### What the task asks
Check each line of the records below and collect those that include the word "different".

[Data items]
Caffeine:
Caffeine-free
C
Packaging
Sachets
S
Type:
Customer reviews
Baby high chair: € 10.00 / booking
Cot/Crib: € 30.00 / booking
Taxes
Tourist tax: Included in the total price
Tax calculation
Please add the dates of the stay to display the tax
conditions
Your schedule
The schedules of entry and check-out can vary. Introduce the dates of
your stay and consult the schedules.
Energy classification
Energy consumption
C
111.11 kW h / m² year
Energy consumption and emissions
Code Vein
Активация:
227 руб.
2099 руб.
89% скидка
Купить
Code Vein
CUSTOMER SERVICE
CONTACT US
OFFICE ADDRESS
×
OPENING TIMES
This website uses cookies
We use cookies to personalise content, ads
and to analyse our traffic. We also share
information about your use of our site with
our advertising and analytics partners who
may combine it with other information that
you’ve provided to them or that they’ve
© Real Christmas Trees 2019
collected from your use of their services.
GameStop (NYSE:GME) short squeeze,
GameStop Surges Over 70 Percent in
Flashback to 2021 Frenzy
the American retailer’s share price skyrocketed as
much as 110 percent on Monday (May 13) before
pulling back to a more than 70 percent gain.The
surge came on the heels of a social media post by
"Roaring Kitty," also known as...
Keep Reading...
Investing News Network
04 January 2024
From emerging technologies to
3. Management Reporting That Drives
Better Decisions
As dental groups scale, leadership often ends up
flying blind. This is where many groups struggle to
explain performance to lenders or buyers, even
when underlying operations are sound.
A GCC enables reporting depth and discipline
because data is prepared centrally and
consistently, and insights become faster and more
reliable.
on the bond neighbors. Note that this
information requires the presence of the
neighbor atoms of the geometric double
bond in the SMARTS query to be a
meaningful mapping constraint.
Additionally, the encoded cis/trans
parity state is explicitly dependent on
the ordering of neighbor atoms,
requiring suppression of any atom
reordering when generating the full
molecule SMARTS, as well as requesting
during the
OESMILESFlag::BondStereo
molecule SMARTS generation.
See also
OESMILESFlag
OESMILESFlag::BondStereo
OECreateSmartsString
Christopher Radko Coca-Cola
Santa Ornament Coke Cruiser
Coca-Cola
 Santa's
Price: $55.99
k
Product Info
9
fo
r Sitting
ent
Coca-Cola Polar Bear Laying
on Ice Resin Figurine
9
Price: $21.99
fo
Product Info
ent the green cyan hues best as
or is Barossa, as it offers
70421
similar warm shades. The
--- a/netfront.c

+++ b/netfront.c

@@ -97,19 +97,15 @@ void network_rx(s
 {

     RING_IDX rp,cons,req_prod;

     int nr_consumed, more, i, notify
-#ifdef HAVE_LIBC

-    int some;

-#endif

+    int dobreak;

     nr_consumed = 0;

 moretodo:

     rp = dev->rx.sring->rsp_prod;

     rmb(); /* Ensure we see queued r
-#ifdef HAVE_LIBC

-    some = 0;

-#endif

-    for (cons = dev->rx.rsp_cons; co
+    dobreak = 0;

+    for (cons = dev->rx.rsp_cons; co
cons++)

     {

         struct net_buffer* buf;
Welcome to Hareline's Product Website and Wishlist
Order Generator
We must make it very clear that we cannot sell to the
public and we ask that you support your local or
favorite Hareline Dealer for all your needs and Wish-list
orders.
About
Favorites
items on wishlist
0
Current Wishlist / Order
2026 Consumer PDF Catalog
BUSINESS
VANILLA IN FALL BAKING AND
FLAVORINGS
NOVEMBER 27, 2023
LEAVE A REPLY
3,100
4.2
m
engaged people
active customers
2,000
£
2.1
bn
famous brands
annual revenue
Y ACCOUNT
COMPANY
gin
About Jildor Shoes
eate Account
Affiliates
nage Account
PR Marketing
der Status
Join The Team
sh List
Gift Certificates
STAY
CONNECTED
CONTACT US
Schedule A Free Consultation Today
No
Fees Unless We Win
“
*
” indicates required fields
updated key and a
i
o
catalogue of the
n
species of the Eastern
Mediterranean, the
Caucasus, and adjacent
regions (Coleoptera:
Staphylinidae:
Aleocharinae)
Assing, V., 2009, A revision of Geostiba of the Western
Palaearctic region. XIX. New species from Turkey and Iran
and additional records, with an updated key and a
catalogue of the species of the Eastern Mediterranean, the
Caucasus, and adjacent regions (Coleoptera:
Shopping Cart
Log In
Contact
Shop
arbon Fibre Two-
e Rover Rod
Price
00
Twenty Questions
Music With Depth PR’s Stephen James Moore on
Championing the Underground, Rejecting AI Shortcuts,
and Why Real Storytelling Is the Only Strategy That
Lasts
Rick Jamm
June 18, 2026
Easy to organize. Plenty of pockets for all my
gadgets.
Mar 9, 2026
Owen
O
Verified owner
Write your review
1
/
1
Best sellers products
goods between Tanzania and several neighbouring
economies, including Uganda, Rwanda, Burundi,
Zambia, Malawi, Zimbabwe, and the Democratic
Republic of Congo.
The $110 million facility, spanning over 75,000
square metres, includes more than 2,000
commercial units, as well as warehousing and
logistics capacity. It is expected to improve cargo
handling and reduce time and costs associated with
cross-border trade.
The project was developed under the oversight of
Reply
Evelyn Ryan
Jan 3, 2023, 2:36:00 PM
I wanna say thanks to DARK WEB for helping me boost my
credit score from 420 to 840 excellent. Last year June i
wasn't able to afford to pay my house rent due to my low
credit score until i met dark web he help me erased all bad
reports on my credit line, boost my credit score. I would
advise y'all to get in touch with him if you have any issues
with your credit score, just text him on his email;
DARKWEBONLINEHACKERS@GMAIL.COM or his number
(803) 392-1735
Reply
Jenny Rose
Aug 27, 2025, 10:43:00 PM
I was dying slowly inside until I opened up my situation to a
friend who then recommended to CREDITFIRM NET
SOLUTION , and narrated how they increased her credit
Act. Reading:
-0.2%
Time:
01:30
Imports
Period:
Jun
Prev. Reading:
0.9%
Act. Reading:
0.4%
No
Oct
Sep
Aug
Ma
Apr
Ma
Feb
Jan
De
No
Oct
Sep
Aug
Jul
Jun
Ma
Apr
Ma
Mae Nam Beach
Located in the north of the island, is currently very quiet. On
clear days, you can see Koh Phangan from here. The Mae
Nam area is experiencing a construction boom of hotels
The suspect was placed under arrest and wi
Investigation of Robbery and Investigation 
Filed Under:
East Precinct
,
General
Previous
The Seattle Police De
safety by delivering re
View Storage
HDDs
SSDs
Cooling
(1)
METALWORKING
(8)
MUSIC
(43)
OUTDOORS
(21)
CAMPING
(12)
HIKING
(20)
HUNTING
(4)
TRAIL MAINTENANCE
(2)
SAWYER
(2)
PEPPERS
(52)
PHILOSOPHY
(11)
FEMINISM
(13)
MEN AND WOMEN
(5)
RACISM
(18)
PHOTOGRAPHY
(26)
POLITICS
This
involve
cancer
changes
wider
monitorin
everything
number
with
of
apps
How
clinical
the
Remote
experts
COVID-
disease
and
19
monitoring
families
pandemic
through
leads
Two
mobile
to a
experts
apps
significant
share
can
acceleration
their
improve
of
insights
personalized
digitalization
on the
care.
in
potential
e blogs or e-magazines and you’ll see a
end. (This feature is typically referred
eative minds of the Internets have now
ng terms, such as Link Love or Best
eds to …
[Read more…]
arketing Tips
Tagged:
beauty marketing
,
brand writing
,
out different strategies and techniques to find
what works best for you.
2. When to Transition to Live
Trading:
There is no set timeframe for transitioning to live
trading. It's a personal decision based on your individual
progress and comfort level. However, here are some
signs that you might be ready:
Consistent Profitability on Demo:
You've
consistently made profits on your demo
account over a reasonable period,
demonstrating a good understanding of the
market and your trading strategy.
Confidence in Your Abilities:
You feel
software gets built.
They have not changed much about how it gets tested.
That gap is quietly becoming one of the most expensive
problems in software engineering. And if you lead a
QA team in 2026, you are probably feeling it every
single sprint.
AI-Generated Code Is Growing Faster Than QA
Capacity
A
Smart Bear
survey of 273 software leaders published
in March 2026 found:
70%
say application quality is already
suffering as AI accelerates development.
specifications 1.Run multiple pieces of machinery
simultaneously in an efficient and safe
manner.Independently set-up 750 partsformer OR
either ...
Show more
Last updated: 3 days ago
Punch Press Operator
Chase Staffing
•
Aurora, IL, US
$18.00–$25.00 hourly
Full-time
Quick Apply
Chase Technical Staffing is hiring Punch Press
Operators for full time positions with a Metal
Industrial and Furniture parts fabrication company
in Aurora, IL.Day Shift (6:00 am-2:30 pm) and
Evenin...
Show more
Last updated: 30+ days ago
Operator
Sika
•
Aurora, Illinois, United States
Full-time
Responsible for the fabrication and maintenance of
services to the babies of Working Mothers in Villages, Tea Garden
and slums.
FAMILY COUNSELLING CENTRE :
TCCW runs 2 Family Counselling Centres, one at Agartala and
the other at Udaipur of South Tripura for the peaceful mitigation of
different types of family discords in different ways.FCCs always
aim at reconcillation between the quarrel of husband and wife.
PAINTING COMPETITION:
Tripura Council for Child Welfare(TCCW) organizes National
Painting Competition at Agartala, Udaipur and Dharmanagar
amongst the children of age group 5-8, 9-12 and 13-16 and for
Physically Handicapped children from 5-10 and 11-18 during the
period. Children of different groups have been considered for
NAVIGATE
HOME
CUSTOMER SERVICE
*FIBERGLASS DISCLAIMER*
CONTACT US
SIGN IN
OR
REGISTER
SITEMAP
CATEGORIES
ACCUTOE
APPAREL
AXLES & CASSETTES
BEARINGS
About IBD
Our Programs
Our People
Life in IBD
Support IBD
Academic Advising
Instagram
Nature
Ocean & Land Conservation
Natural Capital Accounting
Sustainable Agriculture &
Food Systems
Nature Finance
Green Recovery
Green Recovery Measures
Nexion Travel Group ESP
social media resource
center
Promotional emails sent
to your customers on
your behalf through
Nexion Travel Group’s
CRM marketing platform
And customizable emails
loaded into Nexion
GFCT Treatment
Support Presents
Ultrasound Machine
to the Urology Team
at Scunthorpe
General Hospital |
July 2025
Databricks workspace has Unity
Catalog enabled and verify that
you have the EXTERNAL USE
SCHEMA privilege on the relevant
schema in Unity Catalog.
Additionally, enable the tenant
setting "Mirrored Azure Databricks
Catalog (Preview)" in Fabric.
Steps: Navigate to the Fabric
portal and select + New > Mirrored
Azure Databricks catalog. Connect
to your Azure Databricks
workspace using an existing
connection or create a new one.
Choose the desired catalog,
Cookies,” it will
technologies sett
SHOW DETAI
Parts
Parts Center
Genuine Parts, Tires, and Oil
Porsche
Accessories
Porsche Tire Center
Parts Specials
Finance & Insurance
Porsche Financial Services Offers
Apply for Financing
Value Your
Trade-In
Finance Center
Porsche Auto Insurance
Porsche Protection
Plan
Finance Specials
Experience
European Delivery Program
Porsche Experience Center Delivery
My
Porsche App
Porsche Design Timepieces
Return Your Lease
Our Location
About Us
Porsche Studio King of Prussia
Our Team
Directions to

### Finished task
out different strategies and techniques to find
different types of family discords in different ways.FCCs always
period. Children of different groups have been considered for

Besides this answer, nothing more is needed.